▶ [Exercise]
In the entries below, filter for the word "close" and copy every matching line.

▶ [Available data]
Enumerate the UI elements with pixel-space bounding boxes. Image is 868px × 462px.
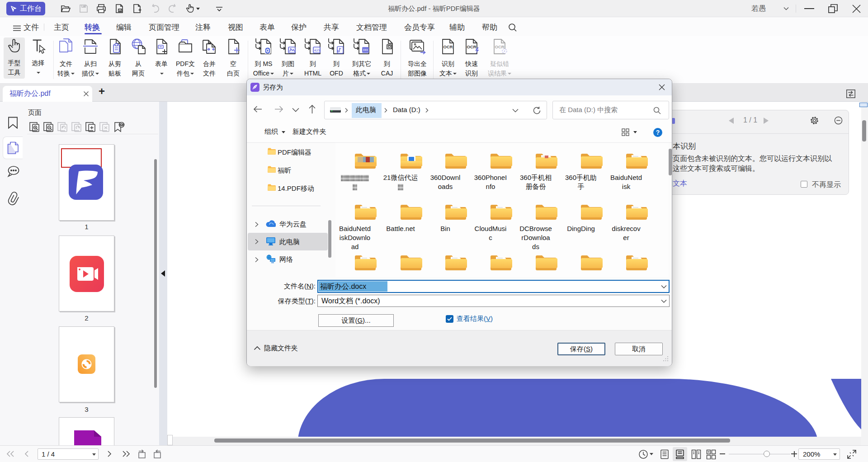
svg-text:</>: </> xyxy=(314,48,321,52)
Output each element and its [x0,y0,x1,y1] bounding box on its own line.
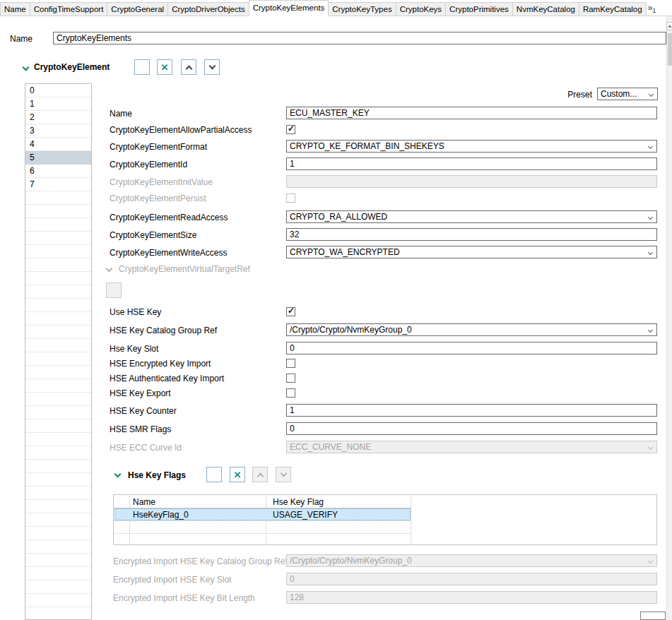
enc-import-key-slot-input [286,573,657,585]
collapse-virtual-target-ref-icon [106,266,113,273]
scrollbar-thumb[interactable] [668,33,672,66]
shortname-label: Name [10,34,33,44]
enc-import-catalog-group-ref-value: /Crypto/Crypto/NvmKeyGroup_0 [290,556,412,566]
column-header-flag: Hse Key Flag [273,496,324,508]
preset-label: Preset [544,90,592,100]
collapse-hse-key-flags-icon[interactable] [114,471,122,478]
smr-flags-input[interactable] [286,422,657,435]
field-label-enc-import-key-slot: Encrypted Import HSE Key Slot [113,575,231,585]
scroll-up-button[interactable] [666,22,672,30]
chevron-up-icon [257,472,264,479]
grid-line [114,533,411,534]
move-down-button[interactable] [204,59,220,75]
list-item-7[interactable]: 7 [25,178,91,191]
tab-cryptokeys[interactable]: CryptoKeys [396,2,446,16]
move-key-flag-down-button [276,467,291,482]
tab-ramkeycatalog[interactable]: RamKeyCatalog [579,2,647,16]
list-item-6[interactable]: 6 [25,165,91,178]
add-virtual-target-ref-button [106,282,122,298]
field-label-key-export: HSE Key Export [110,388,171,399]
dropdown-arrow-icon [648,250,653,255]
tab-cryptodriverobjects[interactable]: CryptoDriverObjects [167,2,249,16]
field-label-encrypted-key-import: HSE Encrypted Key Import [110,359,211,369]
catalog-group-ref-dropdown[interactable]: /Crypto/Crypto/NvmKeyGroup_0 [286,323,657,336]
tab-nvmkeycatalog[interactable]: NvmKeyCatalog [512,2,579,16]
key-export-checkbox[interactable] [286,388,295,398]
field-label-allow-partial-access: CryptoKeyElementAllowPartialAccess [110,125,252,136]
key-slot-input[interactable] [286,342,657,354]
move-key-flag-up-button [252,467,268,482]
list-item-0[interactable]: 0 [25,84,91,97]
collapse-section-icon[interactable] [23,64,30,71]
tab-overflow-count: 1 [652,7,656,14]
tab-cryptokeytypes[interactable]: CryptoKeyTypes [328,2,396,16]
config-tab-bar: Name ConfigTimeSupport CryptoGeneral Cry… [0,0,672,16]
delete-element-button[interactable]: ✕ [157,59,172,75]
move-up-button[interactable] [181,59,196,75]
field-label-id: CryptoKeyElementId [110,160,187,170]
field-label-ecc-curve-id: HSE ECC Curve Id [110,443,182,453]
write-access-dropdown[interactable]: CRYPTO_WA_ENCRYPTED [286,246,657,258]
format-dropdown[interactable]: CRYPTO_KE_FORMAT_BIN_SHEKEYS [286,140,657,153]
field-label-enc-import-catalog-group-ref: Encrypted Import HSE Key Catalog Group R… [113,556,288,567]
hse-key-flags-title: Hse Key Flags [128,470,186,480]
dropdown-arrow-icon [648,215,653,220]
hse-key-flags-table[interactable]: Name Hse Key Flag HseKeyFlag_0 USAGE_VER… [113,494,657,545]
use-hse-key-checkbox[interactable] [286,307,295,316]
read-access-dropdown[interactable]: CRYPTO_RA_ALLOWED [286,210,657,223]
column-header-name: Name [133,496,155,508]
field-label-key-slot: Hse Key Slot [110,344,158,354]
add-element-button[interactable] [134,59,150,75]
field-label-smr-flags: HSE SMR Flags [110,424,171,435]
field-label-use-hse-key: Use HSE Key [110,307,161,318]
chevron-down-icon [208,62,216,69]
field-label-format: CryptoKeyElementFormat [110,142,207,153]
dropdown-arrow-icon [648,445,653,450]
section-title: CryptoKeyElement [34,62,110,72]
dropdown-arrow-icon [648,559,653,564]
allow-partial-access-checkbox[interactable] [286,125,295,134]
authenticated-key-import-checkbox[interactable] [286,374,295,383]
enc-import-catalog-group-ref-dropdown: /Crypto/Crypto/NvmKeyGroup_0 [286,554,657,567]
vertical-scrollbar[interactable] [666,16,672,620]
element-index-list[interactable]: 0 1 2 3 4 5 6 7 [25,83,92,620]
tab-cryptokeyelements[interactable]: CryptoKeyElements [249,0,329,16]
tab-cryptogeneral[interactable]: CryptoGeneral [107,2,168,16]
encrypted-key-import-checkbox[interactable] [286,359,295,368]
virtual-target-ref-title: CryptoKeyElementVirtualTargetRef [119,264,250,274]
list-item-1[interactable]: 1 [25,97,91,111]
grid-line [114,520,411,521]
read-access-value: CRYPTO_RA_ALLOWED [290,212,387,222]
field-label-name: Name [110,109,132,119]
delete-key-flag-button[interactable]: ✕ [230,467,245,482]
persist-checkbox [286,193,295,203]
element-id-input[interactable] [286,157,657,170]
table-cell-flag[interactable]: USAGE_VERIFY [273,509,338,520]
element-size-input[interactable] [286,228,657,241]
field-label-persist: CryptoKeyElementPersist [110,193,206,204]
delete-icon: ✕ [234,470,242,480]
preset-dropdown[interactable]: Custom... [597,88,658,100]
list-item-2[interactable]: 2 [25,111,91,124]
chevron-down-icon [280,470,287,477]
tab-name[interactable]: Name [0,2,30,16]
delete-icon: ✕ [161,62,169,73]
add-key-flag-button[interactable] [206,467,222,482]
tab-configtimesupport[interactable]: ConfigTimeSupport [30,2,108,16]
tab-overflow-indicator[interactable]: »1 [648,3,656,16]
preset-value: Custom... [601,89,637,99]
list-item-5[interactable]: 5 [25,151,91,165]
element-name-input[interactable] [286,107,657,119]
crypto-config-page: { "tab_bar": { "tabs": ["Name", "ConfigT… [0,0,672,620]
key-counter-input[interactable] [286,404,657,417]
list-item-3[interactable]: 3 [25,124,91,138]
shortname-input[interactable] [53,32,666,44]
list-item-4[interactable]: 4 [25,138,91,151]
table-cell-name[interactable]: HseKeyFlag_0 [133,509,189,520]
field-label-catalog-group-ref: HSE Key Catalog Group Ref [110,326,217,336]
field-label-key-counter: HSE Key Counter [110,406,177,417]
field-label-read-access: CryptoKeyElementReadAccess [110,213,228,223]
tab-cryptoprimitives[interactable]: CryptoPrimitives [445,2,513,16]
catalog-group-ref-value: /Crypto/Crypto/NvmKeyGroup_0 [290,325,412,335]
arrow-up-icon [668,25,672,28]
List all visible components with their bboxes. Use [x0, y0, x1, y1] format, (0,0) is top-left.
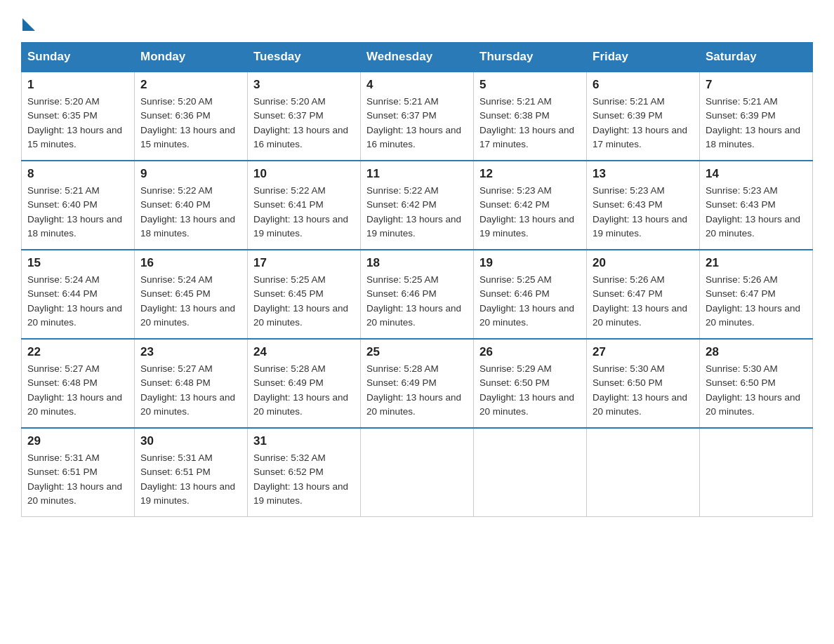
day-info: Sunrise: 5:21 AMSunset: 6:39 PMDaylight:…	[706, 95, 807, 152]
day-info: Sunrise: 5:21 AMSunset: 6:37 PMDaylight:…	[366, 95, 468, 152]
day-info: Sunrise: 5:25 AMSunset: 6:45 PMDaylight:…	[253, 273, 355, 330]
day-number: 29	[27, 434, 128, 448]
day-number: 31	[253, 434, 355, 448]
calendar-day-cell: 26 Sunrise: 5:29 AMSunset: 6:50 PMDaylig…	[474, 339, 587, 428]
day-number: 13	[593, 167, 694, 181]
day-number: 4	[366, 78, 468, 92]
day-number: 21	[706, 256, 807, 270]
day-number: 5	[479, 78, 581, 92]
day-number: 27	[593, 345, 694, 359]
calendar-day-cell	[361, 428, 474, 517]
calendar-day-cell	[700, 428, 813, 517]
day-info: Sunrise: 5:23 AMSunset: 6:43 PMDaylight:…	[706, 184, 807, 241]
weekday-header-tuesday: Tuesday	[248, 43, 361, 72]
weekday-header-saturday: Saturday	[700, 43, 813, 72]
calendar-day-cell: 19 Sunrise: 5:25 AMSunset: 6:46 PMDaylig…	[474, 250, 587, 339]
day-number: 9	[140, 167, 241, 181]
day-number: 19	[479, 256, 581, 270]
day-info: Sunrise: 5:21 AMSunset: 6:40 PMDaylight:…	[27, 184, 128, 241]
day-number: 20	[593, 256, 694, 270]
calendar-day-cell: 9 Sunrise: 5:22 AMSunset: 6:40 PMDayligh…	[135, 161, 248, 250]
calendar-day-cell: 28 Sunrise: 5:30 AMSunset: 6:50 PMDaylig…	[700, 339, 813, 428]
calendar-day-cell: 8 Sunrise: 5:21 AMSunset: 6:40 PMDayligh…	[22, 161, 135, 250]
day-info: Sunrise: 5:25 AMSunset: 6:46 PMDaylight:…	[366, 273, 468, 330]
day-number: 15	[27, 256, 128, 270]
day-number: 10	[253, 167, 355, 181]
calendar-day-cell: 4 Sunrise: 5:21 AMSunset: 6:37 PMDayligh…	[361, 72, 474, 161]
weekday-header-friday: Friday	[587, 43, 700, 72]
day-info: Sunrise: 5:23 AMSunset: 6:43 PMDaylight:…	[593, 184, 694, 241]
day-number: 26	[479, 345, 581, 359]
calendar-day-cell: 22 Sunrise: 5:27 AMSunset: 6:48 PMDaylig…	[22, 339, 135, 428]
day-number: 23	[140, 345, 241, 359]
calendar-day-cell	[474, 428, 587, 517]
day-number: 18	[366, 256, 468, 270]
day-info: Sunrise: 5:30 AMSunset: 6:50 PMDaylight:…	[593, 362, 694, 419]
day-info: Sunrise: 5:25 AMSunset: 6:46 PMDaylight:…	[479, 273, 581, 330]
day-info: Sunrise: 5:28 AMSunset: 6:49 PMDaylight:…	[366, 362, 468, 419]
day-info: Sunrise: 5:27 AMSunset: 6:48 PMDaylight:…	[27, 362, 128, 419]
day-info: Sunrise: 5:21 AMSunset: 6:39 PMDaylight:…	[593, 95, 694, 152]
calendar-day-cell: 6 Sunrise: 5:21 AMSunset: 6:39 PMDayligh…	[587, 72, 700, 161]
day-info: Sunrise: 5:22 AMSunset: 6:41 PMDaylight:…	[253, 184, 355, 241]
day-number: 7	[706, 78, 807, 92]
logo-arrow-icon	[22, 18, 35, 31]
day-number: 8	[27, 167, 128, 181]
day-info: Sunrise: 5:26 AMSunset: 6:47 PMDaylight:…	[593, 273, 694, 330]
calendar-day-cell: 25 Sunrise: 5:28 AMSunset: 6:49 PMDaylig…	[361, 339, 474, 428]
calendar-week-row: 29 Sunrise: 5:31 AMSunset: 6:51 PMDaylig…	[22, 428, 813, 517]
day-number: 2	[140, 78, 241, 92]
day-info: Sunrise: 5:31 AMSunset: 6:51 PMDaylight:…	[140, 451, 241, 508]
weekday-header-monday: Monday	[135, 43, 248, 72]
day-info: Sunrise: 5:28 AMSunset: 6:49 PMDaylight:…	[253, 362, 355, 419]
day-info: Sunrise: 5:20 AMSunset: 6:37 PMDaylight:…	[253, 95, 355, 152]
calendar-day-cell: 16 Sunrise: 5:24 AMSunset: 6:45 PMDaylig…	[135, 250, 248, 339]
day-number: 12	[479, 167, 581, 181]
calendar-table: SundayMondayTuesdayWednesdayThursdayFrid…	[21, 42, 813, 517]
day-number: 22	[27, 345, 128, 359]
day-info: Sunrise: 5:21 AMSunset: 6:38 PMDaylight:…	[479, 95, 581, 152]
calendar-day-cell: 17 Sunrise: 5:25 AMSunset: 6:45 PMDaylig…	[248, 250, 361, 339]
calendar-day-cell: 29 Sunrise: 5:31 AMSunset: 6:51 PMDaylig…	[22, 428, 135, 517]
day-info: Sunrise: 5:26 AMSunset: 6:47 PMDaylight:…	[706, 273, 807, 330]
weekday-header-wednesday: Wednesday	[361, 43, 474, 72]
day-info: Sunrise: 5:22 AMSunset: 6:42 PMDaylight:…	[366, 184, 468, 241]
day-info: Sunrise: 5:24 AMSunset: 6:44 PMDaylight:…	[27, 273, 128, 330]
calendar-day-cell: 21 Sunrise: 5:26 AMSunset: 6:47 PMDaylig…	[700, 250, 813, 339]
calendar-day-cell: 15 Sunrise: 5:24 AMSunset: 6:44 PMDaylig…	[22, 250, 135, 339]
day-number: 17	[253, 256, 355, 270]
day-info: Sunrise: 5:32 AMSunset: 6:52 PMDaylight:…	[253, 451, 355, 508]
calendar-week-row: 22 Sunrise: 5:27 AMSunset: 6:48 PMDaylig…	[22, 339, 813, 428]
calendar-day-cell: 18 Sunrise: 5:25 AMSunset: 6:46 PMDaylig…	[361, 250, 474, 339]
day-number: 3	[253, 78, 355, 92]
day-number: 24	[253, 345, 355, 359]
day-number: 28	[706, 345, 807, 359]
calendar-day-cell: 12 Sunrise: 5:23 AMSunset: 6:42 PMDaylig…	[474, 161, 587, 250]
day-number: 1	[27, 78, 128, 92]
day-info: Sunrise: 5:31 AMSunset: 6:51 PMDaylight:…	[27, 451, 128, 508]
logo	[21, 14, 35, 28]
calendar-day-cell: 13 Sunrise: 5:23 AMSunset: 6:43 PMDaylig…	[587, 161, 700, 250]
day-number: 16	[140, 256, 241, 270]
calendar-day-cell: 5 Sunrise: 5:21 AMSunset: 6:38 PMDayligh…	[474, 72, 587, 161]
calendar-day-cell: 23 Sunrise: 5:27 AMSunset: 6:48 PMDaylig…	[135, 339, 248, 428]
day-number: 30	[140, 434, 241, 448]
day-number: 11	[366, 167, 468, 181]
calendar-week-row: 15 Sunrise: 5:24 AMSunset: 6:44 PMDaylig…	[22, 250, 813, 339]
weekday-header-thursday: Thursday	[474, 43, 587, 72]
day-info: Sunrise: 5:22 AMSunset: 6:40 PMDaylight:…	[140, 184, 241, 241]
calendar-day-cell	[587, 428, 700, 517]
calendar-week-row: 1 Sunrise: 5:20 AMSunset: 6:35 PMDayligh…	[22, 72, 813, 161]
calendar-day-cell: 2 Sunrise: 5:20 AMSunset: 6:36 PMDayligh…	[135, 72, 248, 161]
day-info: Sunrise: 5:23 AMSunset: 6:42 PMDaylight:…	[479, 184, 581, 241]
page-header	[21, 14, 813, 28]
calendar-day-cell: 1 Sunrise: 5:20 AMSunset: 6:35 PMDayligh…	[22, 72, 135, 161]
calendar-day-cell: 20 Sunrise: 5:26 AMSunset: 6:47 PMDaylig…	[587, 250, 700, 339]
calendar-day-cell: 31 Sunrise: 5:32 AMSunset: 6:52 PMDaylig…	[248, 428, 361, 517]
calendar-day-cell: 11 Sunrise: 5:22 AMSunset: 6:42 PMDaylig…	[361, 161, 474, 250]
calendar-day-cell: 27 Sunrise: 5:30 AMSunset: 6:50 PMDaylig…	[587, 339, 700, 428]
calendar-day-cell: 7 Sunrise: 5:21 AMSunset: 6:39 PMDayligh…	[700, 72, 813, 161]
day-info: Sunrise: 5:27 AMSunset: 6:48 PMDaylight:…	[140, 362, 241, 419]
day-info: Sunrise: 5:30 AMSunset: 6:50 PMDaylight:…	[706, 362, 807, 419]
day-info: Sunrise: 5:20 AMSunset: 6:36 PMDaylight:…	[140, 95, 241, 152]
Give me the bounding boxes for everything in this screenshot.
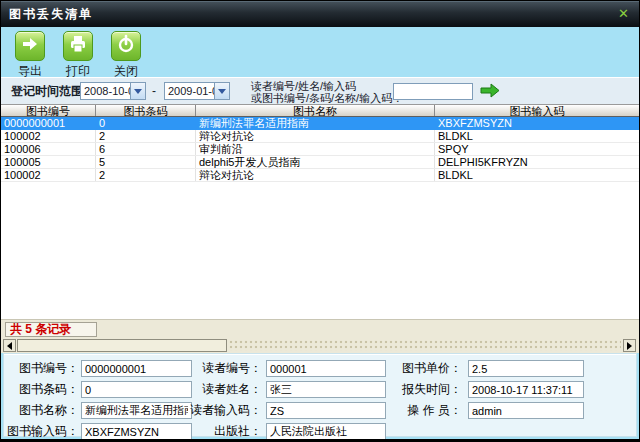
reader-inputcode-field[interactable] — [266, 402, 386, 419]
table-row[interactable]: 100002 2 辩论对抗论 BLDKL — [1, 130, 639, 143]
cell-barcode: 2 — [96, 169, 196, 181]
cell-book-id: 100006 — [1, 143, 96, 155]
cell-input-code: SPQY — [435, 143, 639, 155]
loss-time-label: 报失时间： — [389, 381, 462, 398]
cell-input-code: BLDKL — [435, 169, 639, 181]
search-label: 读者编号/姓名/输入码 或图书编号/条码/名称/输入码： — [251, 80, 403, 104]
book-inputcode-field[interactable] — [81, 423, 192, 440]
chevron-down-icon[interactable] — [130, 83, 145, 99]
column-header-book-id[interactable]: 图书编号 — [1, 105, 96, 116]
toolbar: 导出 打印 — [1, 27, 639, 77]
book-barcode-label: 图书条码： — [6, 381, 79, 398]
scroll-left-icon — [7, 342, 12, 350]
filter-bar: 登记时间范围： 2008-10-01 - 2009-01-05 读者编号/姓名/… — [1, 77, 639, 104]
power-icon — [116, 34, 136, 58]
book-name-label: 图书名称： — [6, 402, 79, 419]
print-button[interactable] — [63, 31, 93, 61]
loss-time-field[interactable] — [468, 381, 584, 398]
status-bar: 共 5 条记录 — [1, 319, 639, 338]
cell-input-code: BLDKL — [435, 130, 639, 142]
cell-barcode: 5 — [96, 156, 196, 168]
date-from-select[interactable]: 2008-10-01 — [80, 82, 146, 100]
date-to-value: 2009-01-05 — [165, 83, 214, 99]
date-from-value: 2008-10-01 — [81, 83, 130, 99]
operator-label: 操 作 员： — [389, 402, 462, 419]
cell-barcode: 2 — [96, 130, 196, 142]
scroll-left-button[interactable] — [3, 339, 16, 352]
cell-book-id: 100002 — [1, 169, 96, 181]
date-range-separator: - — [152, 78, 156, 105]
books-table: 图书编号 图书条码 图书名称 图书输入码 0000000001 0 新编刑法罪名… — [1, 104, 639, 319]
search-input[interactable] — [393, 83, 473, 100]
cell-input-code: DELPHI5KFRYZN — [435, 156, 639, 168]
reader-id-label: 读者编号： — [189, 360, 262, 377]
cell-book-id: 100005 — [1, 156, 96, 168]
detail-panel: 图书编号： 图书条码： 图书名称： 图书输入码： 读者编号： 读者姓名： 读者输… — [3, 353, 637, 437]
scroll-right-icon — [627, 342, 632, 350]
table-header: 图书编号 图书条码 图书名称 图书输入码 — [1, 104, 639, 117]
book-loss-list-window: 图书丢失清单 ✕ 导出 打印 — [0, 0, 640, 442]
book-price-field[interactable] — [468, 360, 584, 377]
table-row[interactable]: 0000000001 0 新编刑法罪名适用指南 XBXFZMSYZN — [1, 117, 639, 130]
book-id-label: 图书编号： — [6, 360, 79, 377]
export-arrow-icon — [20, 34, 40, 58]
horizontal-scrollbar[interactable] — [1, 338, 639, 353]
cell-book-id: 100002 — [1, 130, 96, 142]
scroll-right-button[interactable] — [623, 339, 636, 352]
operator-field[interactable] — [468, 402, 584, 419]
reader-name-field[interactable] — [266, 381, 386, 398]
record-count-badge: 共 5 条记录 — [5, 322, 97, 337]
search-label-line1: 读者编号/姓名/输入码 — [251, 80, 403, 92]
cell-book-id: 0000000001 — [1, 117, 96, 129]
table-row[interactable]: 100002 2 辩论对抗论 BLDKL — [1, 169, 639, 182]
cell-name: 辩论对抗论 — [196, 130, 435, 142]
reader-name-label: 读者姓名： — [189, 381, 262, 398]
reader-id-field[interactable] — [266, 360, 386, 377]
cell-name: 辩论对抗论 — [196, 169, 435, 181]
cell-input-code: XBXFZMSYZN — [435, 117, 639, 129]
search-label-line2: 或图书编号/条码/名称/输入码： — [251, 92, 403, 104]
book-name-field[interactable] — [81, 402, 192, 419]
book-id-field[interactable] — [81, 360, 192, 377]
cell-barcode: 6 — [96, 143, 196, 155]
print-tool: 打印 — [61, 31, 95, 80]
export-tool: 导出 — [13, 31, 47, 80]
publisher-field[interactable] — [266, 423, 386, 440]
window-title: 图书丢失清单 — [9, 1, 93, 27]
cell-name: 审判前沿 — [196, 143, 435, 155]
reader-inputcode-label: 读者输入码： — [189, 402, 262, 419]
publisher-label: 出版社： — [189, 423, 262, 440]
cell-name: 新编刑法罪名适用指南 — [196, 117, 435, 129]
table-row[interactable]: 100006 6 审判前沿 SPQY — [1, 143, 639, 156]
column-header-barcode[interactable]: 图书条码 — [96, 105, 196, 116]
book-inputcode-label: 图书输入码： — [6, 423, 79, 440]
export-button[interactable] — [15, 31, 45, 61]
go-arrow-icon[interactable] — [480, 83, 500, 101]
cell-name: delphi5开发人员指南 — [196, 156, 435, 168]
cell-barcode: 0 — [96, 117, 196, 129]
close-tool: 关闭 — [109, 31, 143, 80]
printer-icon — [68, 34, 88, 58]
column-header-input-code[interactable]: 图书输入码 — [435, 105, 639, 116]
column-header-name[interactable]: 图书名称 — [196, 105, 435, 116]
close-button[interactable] — [111, 31, 141, 61]
chevron-down-icon[interactable] — [214, 83, 229, 99]
scrollbar-thumb[interactable] — [17, 339, 227, 352]
table-row[interactable]: 100005 5 delphi5开发人员指南 DELPHI5KFRYZN — [1, 156, 639, 169]
title-bar: 图书丢失清单 ✕ — [1, 1, 639, 27]
scrollbar-track[interactable] — [229, 340, 621, 351]
close-icon[interactable]: ✕ — [618, 5, 629, 23]
date-to-select[interactable]: 2009-01-05 — [164, 82, 230, 100]
book-price-label: 图书单价： — [389, 360, 462, 377]
book-barcode-field[interactable] — [81, 381, 192, 398]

▶ [Task answer]
close-tool: 关闭 — [109, 31, 143, 80]
close-button[interactable] — [111, 31, 141, 61]
close-icon[interactable]: ✕ — [618, 5, 629, 23]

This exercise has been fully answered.